*** Opening of SUPPLIED MATERIAL ***

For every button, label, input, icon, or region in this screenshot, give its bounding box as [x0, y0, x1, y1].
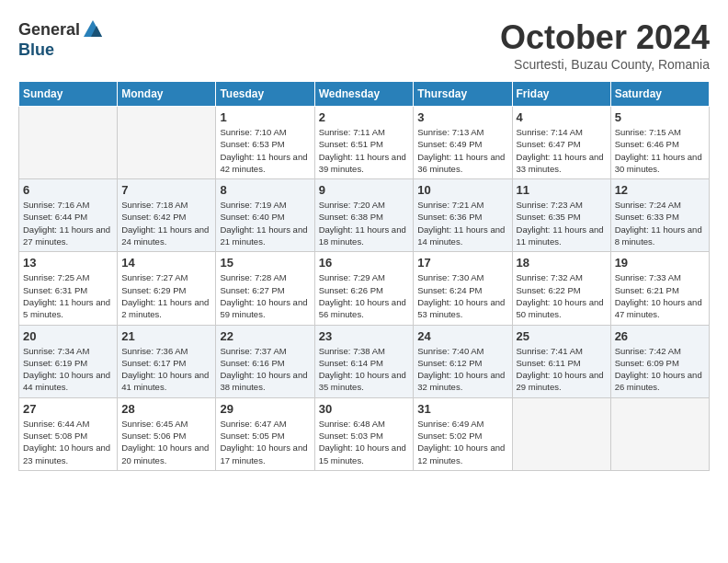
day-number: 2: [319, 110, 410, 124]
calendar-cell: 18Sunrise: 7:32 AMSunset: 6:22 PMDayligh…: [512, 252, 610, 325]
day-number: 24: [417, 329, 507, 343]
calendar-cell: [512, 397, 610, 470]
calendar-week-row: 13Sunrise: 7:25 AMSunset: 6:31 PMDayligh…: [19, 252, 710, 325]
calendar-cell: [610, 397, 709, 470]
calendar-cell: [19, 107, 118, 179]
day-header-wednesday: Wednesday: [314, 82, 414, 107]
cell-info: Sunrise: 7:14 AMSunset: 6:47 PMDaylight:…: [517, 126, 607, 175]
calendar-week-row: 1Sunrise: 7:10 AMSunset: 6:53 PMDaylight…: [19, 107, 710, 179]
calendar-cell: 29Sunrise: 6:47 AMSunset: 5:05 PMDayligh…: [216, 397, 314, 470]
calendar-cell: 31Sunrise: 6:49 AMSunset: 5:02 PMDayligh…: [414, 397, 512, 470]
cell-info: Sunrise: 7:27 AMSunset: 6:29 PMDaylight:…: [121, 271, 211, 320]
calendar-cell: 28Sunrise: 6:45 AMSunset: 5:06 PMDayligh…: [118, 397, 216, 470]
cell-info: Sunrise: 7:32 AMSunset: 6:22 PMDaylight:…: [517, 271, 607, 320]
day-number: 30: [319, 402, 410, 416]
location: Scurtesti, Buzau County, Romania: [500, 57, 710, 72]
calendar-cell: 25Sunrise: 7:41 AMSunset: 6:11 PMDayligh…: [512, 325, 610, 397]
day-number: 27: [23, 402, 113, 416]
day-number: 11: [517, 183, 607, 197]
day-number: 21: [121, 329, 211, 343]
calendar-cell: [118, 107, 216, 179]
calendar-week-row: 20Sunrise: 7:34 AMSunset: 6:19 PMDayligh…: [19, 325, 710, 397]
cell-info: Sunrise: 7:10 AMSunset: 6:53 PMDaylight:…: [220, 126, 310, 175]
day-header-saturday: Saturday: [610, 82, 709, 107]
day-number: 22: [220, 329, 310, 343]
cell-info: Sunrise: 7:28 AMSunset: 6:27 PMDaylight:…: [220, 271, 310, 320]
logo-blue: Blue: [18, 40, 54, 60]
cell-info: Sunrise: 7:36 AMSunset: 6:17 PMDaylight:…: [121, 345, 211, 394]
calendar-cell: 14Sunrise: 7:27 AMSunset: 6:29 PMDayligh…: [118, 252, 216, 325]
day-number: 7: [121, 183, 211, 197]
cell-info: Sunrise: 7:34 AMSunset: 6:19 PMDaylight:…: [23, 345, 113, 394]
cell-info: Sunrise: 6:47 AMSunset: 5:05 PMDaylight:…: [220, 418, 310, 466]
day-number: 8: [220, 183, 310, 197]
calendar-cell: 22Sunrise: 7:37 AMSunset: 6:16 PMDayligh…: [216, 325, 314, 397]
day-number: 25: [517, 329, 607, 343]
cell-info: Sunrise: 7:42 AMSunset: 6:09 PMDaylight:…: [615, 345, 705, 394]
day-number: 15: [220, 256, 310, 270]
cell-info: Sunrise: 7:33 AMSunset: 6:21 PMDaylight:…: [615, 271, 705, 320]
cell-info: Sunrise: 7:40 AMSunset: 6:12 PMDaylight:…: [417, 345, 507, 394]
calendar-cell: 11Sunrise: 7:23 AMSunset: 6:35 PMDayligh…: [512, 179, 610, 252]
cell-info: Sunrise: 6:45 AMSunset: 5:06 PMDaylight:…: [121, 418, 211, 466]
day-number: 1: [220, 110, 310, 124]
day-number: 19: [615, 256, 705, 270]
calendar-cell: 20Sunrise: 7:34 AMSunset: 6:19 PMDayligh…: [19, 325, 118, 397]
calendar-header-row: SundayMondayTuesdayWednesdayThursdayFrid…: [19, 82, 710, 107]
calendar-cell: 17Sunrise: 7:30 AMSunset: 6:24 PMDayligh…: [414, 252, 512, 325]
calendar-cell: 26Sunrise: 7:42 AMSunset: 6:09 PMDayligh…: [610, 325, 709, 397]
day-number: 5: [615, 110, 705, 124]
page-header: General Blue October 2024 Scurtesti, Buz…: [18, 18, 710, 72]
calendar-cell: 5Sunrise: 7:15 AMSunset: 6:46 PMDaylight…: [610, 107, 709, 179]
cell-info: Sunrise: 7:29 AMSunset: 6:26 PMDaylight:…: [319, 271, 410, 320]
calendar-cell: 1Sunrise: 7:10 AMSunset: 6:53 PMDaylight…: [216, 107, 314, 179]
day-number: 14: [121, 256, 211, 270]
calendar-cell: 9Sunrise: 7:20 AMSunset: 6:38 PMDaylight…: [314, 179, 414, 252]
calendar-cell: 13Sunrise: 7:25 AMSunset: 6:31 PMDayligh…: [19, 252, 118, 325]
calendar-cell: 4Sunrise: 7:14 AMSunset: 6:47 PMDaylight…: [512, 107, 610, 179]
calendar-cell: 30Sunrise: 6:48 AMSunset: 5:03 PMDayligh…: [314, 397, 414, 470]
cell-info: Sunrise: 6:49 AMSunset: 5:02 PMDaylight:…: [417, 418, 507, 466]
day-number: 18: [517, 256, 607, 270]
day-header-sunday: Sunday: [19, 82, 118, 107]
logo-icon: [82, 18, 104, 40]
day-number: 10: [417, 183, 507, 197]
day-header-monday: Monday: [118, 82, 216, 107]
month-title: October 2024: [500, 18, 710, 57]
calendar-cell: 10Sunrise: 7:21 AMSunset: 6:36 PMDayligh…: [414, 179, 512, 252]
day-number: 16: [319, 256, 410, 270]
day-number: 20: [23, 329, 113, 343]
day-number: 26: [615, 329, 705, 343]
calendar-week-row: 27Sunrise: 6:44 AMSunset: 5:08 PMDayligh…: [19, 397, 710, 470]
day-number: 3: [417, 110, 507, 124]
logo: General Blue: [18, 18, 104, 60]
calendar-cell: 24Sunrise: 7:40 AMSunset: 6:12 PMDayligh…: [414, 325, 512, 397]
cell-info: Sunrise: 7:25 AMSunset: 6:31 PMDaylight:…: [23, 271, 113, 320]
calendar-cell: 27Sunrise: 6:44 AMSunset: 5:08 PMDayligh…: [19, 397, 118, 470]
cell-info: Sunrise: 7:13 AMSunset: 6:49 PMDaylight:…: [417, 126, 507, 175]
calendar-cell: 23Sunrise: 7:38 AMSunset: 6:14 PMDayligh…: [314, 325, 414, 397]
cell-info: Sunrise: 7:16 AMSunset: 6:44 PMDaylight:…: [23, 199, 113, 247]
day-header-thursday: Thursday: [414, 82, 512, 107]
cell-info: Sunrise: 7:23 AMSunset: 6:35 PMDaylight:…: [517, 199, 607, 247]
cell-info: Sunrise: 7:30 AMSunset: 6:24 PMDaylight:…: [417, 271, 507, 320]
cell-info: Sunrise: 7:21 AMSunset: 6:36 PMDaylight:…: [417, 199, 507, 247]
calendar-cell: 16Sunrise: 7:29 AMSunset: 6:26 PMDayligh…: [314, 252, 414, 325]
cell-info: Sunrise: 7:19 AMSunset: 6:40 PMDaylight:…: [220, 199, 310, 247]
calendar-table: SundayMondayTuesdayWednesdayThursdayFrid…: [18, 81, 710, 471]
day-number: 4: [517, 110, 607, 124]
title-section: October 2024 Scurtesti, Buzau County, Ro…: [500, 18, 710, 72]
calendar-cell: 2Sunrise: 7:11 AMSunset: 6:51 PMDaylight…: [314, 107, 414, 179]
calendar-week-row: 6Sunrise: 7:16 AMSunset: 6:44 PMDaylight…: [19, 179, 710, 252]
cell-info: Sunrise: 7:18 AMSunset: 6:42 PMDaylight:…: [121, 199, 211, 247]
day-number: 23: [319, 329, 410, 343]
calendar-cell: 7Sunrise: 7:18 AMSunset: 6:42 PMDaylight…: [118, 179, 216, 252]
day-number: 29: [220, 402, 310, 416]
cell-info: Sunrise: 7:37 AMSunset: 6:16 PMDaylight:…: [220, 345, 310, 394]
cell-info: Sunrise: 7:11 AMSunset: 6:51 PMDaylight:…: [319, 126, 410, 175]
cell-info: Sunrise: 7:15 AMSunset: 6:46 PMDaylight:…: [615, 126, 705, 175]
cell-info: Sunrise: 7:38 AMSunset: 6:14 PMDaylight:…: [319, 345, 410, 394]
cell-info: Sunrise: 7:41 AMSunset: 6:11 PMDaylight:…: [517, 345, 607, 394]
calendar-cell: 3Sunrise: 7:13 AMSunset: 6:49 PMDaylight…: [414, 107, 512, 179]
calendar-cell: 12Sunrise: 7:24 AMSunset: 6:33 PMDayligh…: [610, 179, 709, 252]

*** Close of SUPPLIED MATERIAL ***

> EXERCISE PROMPT
Your job is to return all lines above that hold the word "week".

> SOLUTION
calendar-week-row: 13Sunrise: 7:25 AMSunset: 6:31 PMDayligh…: [19, 252, 710, 325]
calendar-week-row: 1Sunrise: 7:10 AMSunset: 6:53 PMDaylight…: [19, 107, 710, 179]
calendar-week-row: 20Sunrise: 7:34 AMSunset: 6:19 PMDayligh…: [19, 325, 710, 397]
calendar-week-row: 27Sunrise: 6:44 AMSunset: 5:08 PMDayligh…: [19, 397, 710, 470]
calendar-week-row: 6Sunrise: 7:16 AMSunset: 6:44 PMDaylight…: [19, 179, 710, 252]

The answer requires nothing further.